Cai Leon Y, Del Tufo Stephanie N, Barquero Laura, D'Archangel Micah, Sachs Lanier, Cutting Laurie E, Glaser Nicole, Ghetti Simona, Jaser Sarah S, Anderson Adam W, Jordan Lori C, Landman Bennett A
Department of Biomedical Engineering, Vanderbilt University, Nashville, TN, USA.
School of Medicine, Vanderbilt University, Nashville, TN, USA.
Proc SPIE Int Soc Opt Eng. 2024 Feb;12926. doi: 10.1117/12.3005391. Epub 2024 Apr 2.

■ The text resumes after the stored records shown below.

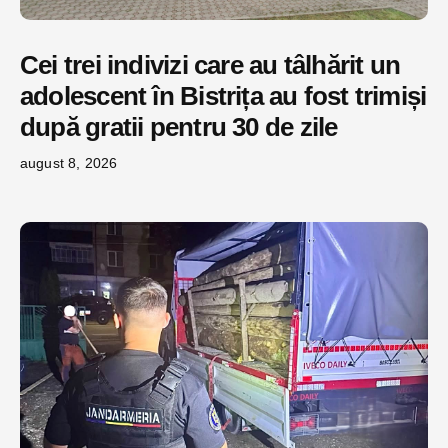
Cei trei indivizi care au tâlhărit un
adolescent în Bistrița au fost trimiși
după gratii pentru 30 de zile
august 8, 2026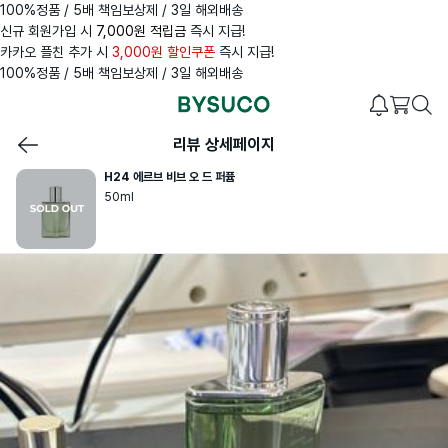
100%정품 / 5배 책임보상제 / 3일 해외배송
신규 회원가입 시
7,000원 적립금
즉시 지급!
카카오 플친 추가 시
3,000원 할인쿠폰
즉시 지급!
100%정품 / 5배 책임보상제 / 3일 해외배송
리뷰 상세페이지
H24 에르브 비브 오 드 퍼퓸
50ml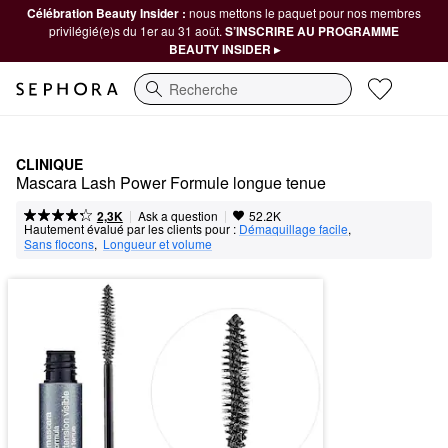
Célébration Beauty Insider :
nous mettons le paquet pour nos membres
privilégié(e)s du 1er au 31 août.
S’INSCRIRE AU PROGRAMME
BEAUTY INSIDER ▸
Recherche
CLINIQUE
Mascara Lash Power Formule longue tenue
|
|
Ask a question
2,3K
52.2K
Hautement évalué par les clients pour :
Démaquillage facile
,  
Sans flocons
,  
Longueur et volume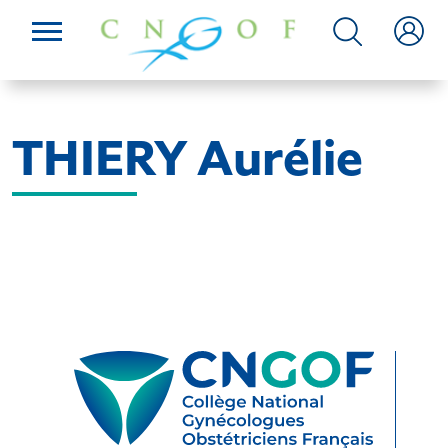
THIERY Aurélie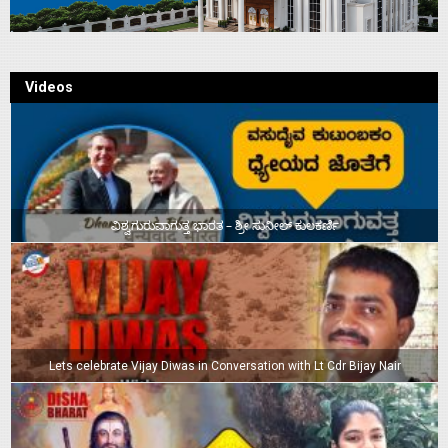
Videos
ವಿಶ್ವಗುರುವಾಗುತ್ತ ಭಾರತ – ಶ್ರೀ ಸುನೀಲ್‌ ಕುಲಕರ್ಣಿ
Lets celebrate Vijay Diwas in Conversation with Lt Cdr Bijay Nair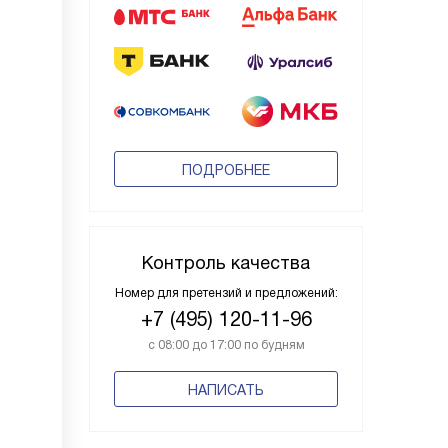
ПОДРОБНЕЕ
Контроль качества
Номер для претензий и предложений:
+7 (495) 120-11-96
с 08:00 до 17:00 по будням
НАПИСАТЬ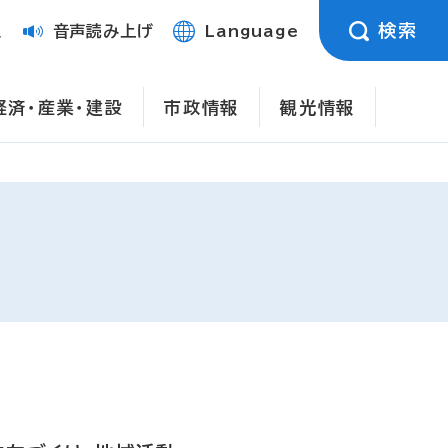
検索
定
音声読み上げ
Language
経済・産業・建設
市政情報
観光情報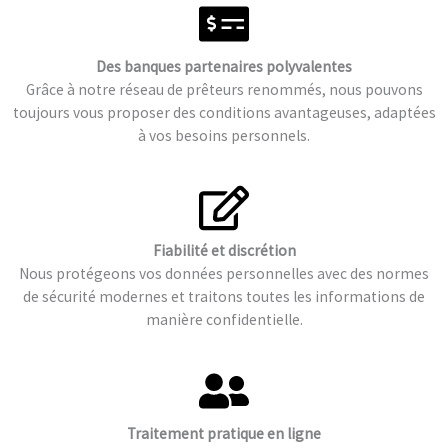
Des banques partenaires polyvalentes
Grâce à notre réseau de prêteurs renommés, nous pouvons
toujours vous proposer des conditions avantageuses, adaptées
à vos besoins personnels.
Fiabilité et discrétion
Nous protégeons vos données personnelles avec des normes
de sécurité modernes et traitons toutes les informations de
manière confidentielle.
Traitement pratique en ligne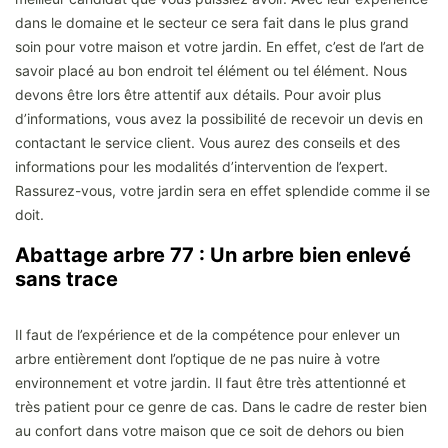
dans le domaine et le secteur ce sera fait dans le plus grand
soin pour votre maison et votre jardin. En effet, c’est de l’art de
savoir placé au bon endroit tel élément ou tel élément. Nous
devons être lors être attentif aux détails. Pour avoir plus
d’informations, vous avez la possibilité de recevoir un devis en
contactant le service client. Vous aurez des conseils et des
informations pour les modalités d’intervention de l’expert.
Rassurez-vous, votre jardin sera en effet splendide comme il se
doit.
Abattage arbre 77 : Un arbre bien enlevé
sans trace
Il faut de l’expérience et de la compétence pour enlever un
arbre entièrement dont l’optique de ne pas nuire à votre
environnement et votre jardin. Il faut être très attentionné et
très patient pour ce genre de cas. Dans le cadre de rester bien
au confort dans votre maison que ce soit de dehors ou bien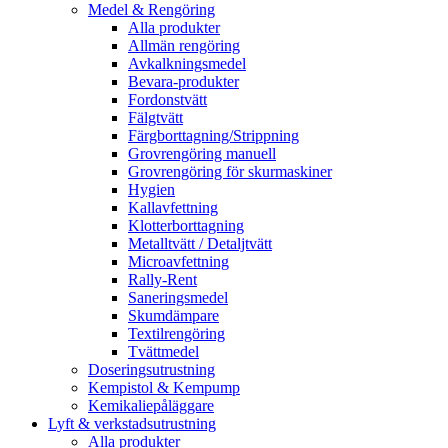
Medel & Rengöring
Alla produkter
Allmän rengöring
Avkalkningsmedel
Bevara-produkter
Fordonstvätt
Fälgtvätt
Färgborttagning/Strippning
Grovrengöring manuell
Grovrengöring för skurmaskiner
Hygien
Kallavfettning
Klotterborttagning
Metalltvätt / Detaljtvätt
Microavfettning
Rally-Rent
Saneringsmedel
Skumdämpare
Textilrengöring
Tvättmedel
Doseringsutrustning
Kempistol & Kempump
Kemikaliepåläggare
Lyft & verkstadsutrustning
Alla produkter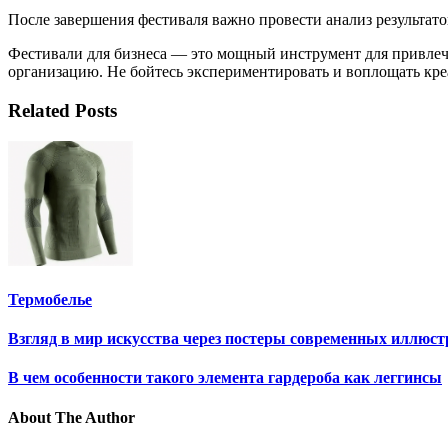
После завершения фестиваля важно провести анализ результат
Фестивали для бизнеса — это мощный инструмент для привлеч
организацию. Не бойтесь экспериментировать и воплощать креа
Related Posts
Термобелье
Взгляд в мир искусства через постеры современных иллюст
В чем особенности такого элемента гардероба как леггинсы
About The Author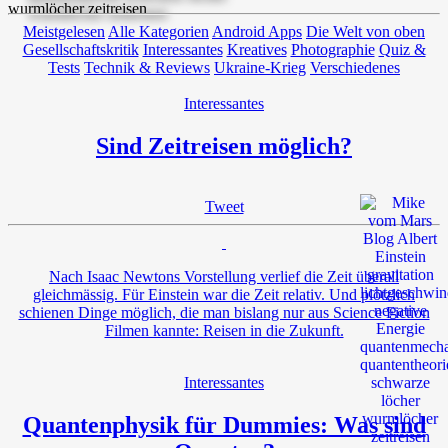
Meistgelesen
Alle Kategorien
Android Apps
Die Welt von oben
Gesellschaftskritik
Interessantes
Kreatives
Photographie
Quiz &
Tests
Technik & Reviews
Ukraine-Krieg
Verschiedenes
Interessantes
Sind Zeitreisen möglich?
Tweet
Nach Isaac Newtons Vorstellung verlief die Zeit überall
gleichmässig. Für Einstein war die Zeit relativ. Und plötzlich
schienen Dinge möglich, die man bislang nur aus Science Fiction
Filmen kannte: Reisen in die Zukunft.
Interessantes
Quantenphysik für Dummies: Was sind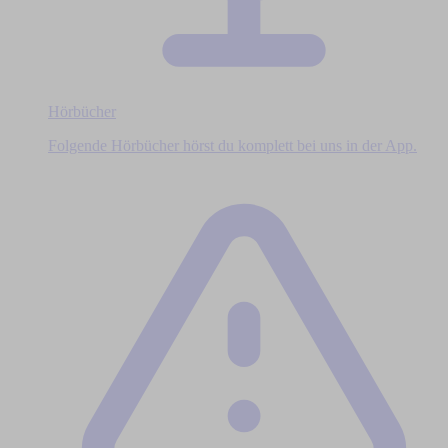
Hörbücher
Folgende Hörbücher hörst du komplett bei uns in der App.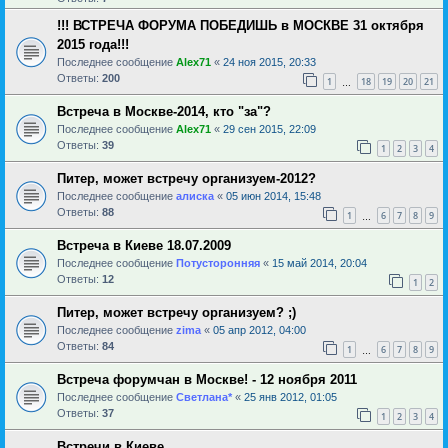
!!! ВСТРЕЧА ФОРУМА ПОБЕДИШЬ в МОСКВЕ 31 октября
2015 года!!!
Последнее сообщение
Alex71
«
24 ноя 2015, 20:33
Ответы:
200
1
18
19
20
21
…
Встреча в Москве-2014, кто "за"?
Последнее сообщение
Alex71
«
29 сен 2015, 22:09
Ответы:
39
1
2
3
4
Питер, может встречу организуем-2012?
Последнее сообщение
алиска
«
05 июн 2014, 15:48
Ответы:
88
1
6
7
8
9
…
Встреча в Киеве 18.07.2009
Последнее сообщение
Потусторонняя
«
15 май 2014, 20:04
Ответы:
12
1
2
Питер, может встречу организуем? ;)
Последнее сообщение
zima
«
05 апр 2012, 04:00
Ответы:
84
1
6
7
8
9
…
Встреча форумчан в Москве! - 12 ноября 2011
Последнее сообщение
Светлана*
«
25 янв 2012, 01:05
Ответы:
37
1
2
3
4
Встречи в Киеве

Magnetic resonance spectroscopy (MRS) is one of the few non-invasive imaging modalities capable of making neurochemical and metabolic measurements . Traditionally, the clinical utility of MRS has been narrow. The most common use has been the "single-voxel spectroscopy" variant to discern the presence of a lactate peak in the spectra in one location in the brain, typically to evaluate for ischemia in neonates. Thus, the reduction of rich spectral data to a binary variable has not classically necessitated much signal processing. However, scanners have become more powerful and MRS sequences more advanced, increasing data complexity and adding 2 to 3 spatial dimensions in addition to the spectral one. The result is a spatially- and spectrally-variant MRS image ripe for image processing innovation. Despite this potential, the logistics for robustly accessing and manipulating MRS data across different scanners, data formats, and software standards remain unclear. Thus, as research into MRS advances, there is a clear need to better characterize its image processing considerations to facilitate innovation from scientists and engineers. Building on established neuroimaging standards, we describe a framework for manipulating these images that generalizes to the voxel, spectral, and metabolite level across space and multiple imaging sites while integrating with LCModel, a widely used quantitative MRS peak-fitting platform. In doing so, we provide examples to demonstrate the advantages of such a workflow in relation to recent publications and with new data. Overall, we hope our characterizations will lower the barrier of entry to MRS processing for neuroimaging researchers.
磁共振波谱学(MRS)是少数能够进行神经化学和代谢测量的非侵入性成像方式之一。传统上,MRS的临床应用范围较窄。最常见的用途是“单体素波谱学”变体,用于辨别大脑中一个位置的波谱中是否存在乳酸峰,通常用于评估新生儿的缺血情况。因此,将丰富的波谱数据简化为二元变量,传统上并不需要太多的信号处理。然而,扫描仪变得更强大,MRS序列也更先进,这增加了数据的复杂性,除了波谱维度外,还增加了2到3个空间维度。结果是产生了一个空间和波谱都可变的MRS图像,非常适合进行图像处理创新。尽管有这种潜力,但在不同的扫描仪、数据格式和软件标准之间可靠地访问和处理MRS数据的后勤工作仍不明确。因此,随着对MRS研究的推进,显然需要更好地描述其图像处理方面的考虑因素,以促进科学家和工程师的创新。基于已建立的神经成像标准,我们描述了一个用于处理这些图像的框架,该框架可以推广到跨空间和多个成像部位的体素、波谱和代谢物水平,同时与广泛使用的定量MRS峰拟合平台LCModel集成。在此过程中,我们提供了一些例子,以证明这种工作流程相对于最近的出版物和新数据的优势。总体而言,我们希望我们的描述能够降低神经成像研究人员进入MRS处理领域的门槛。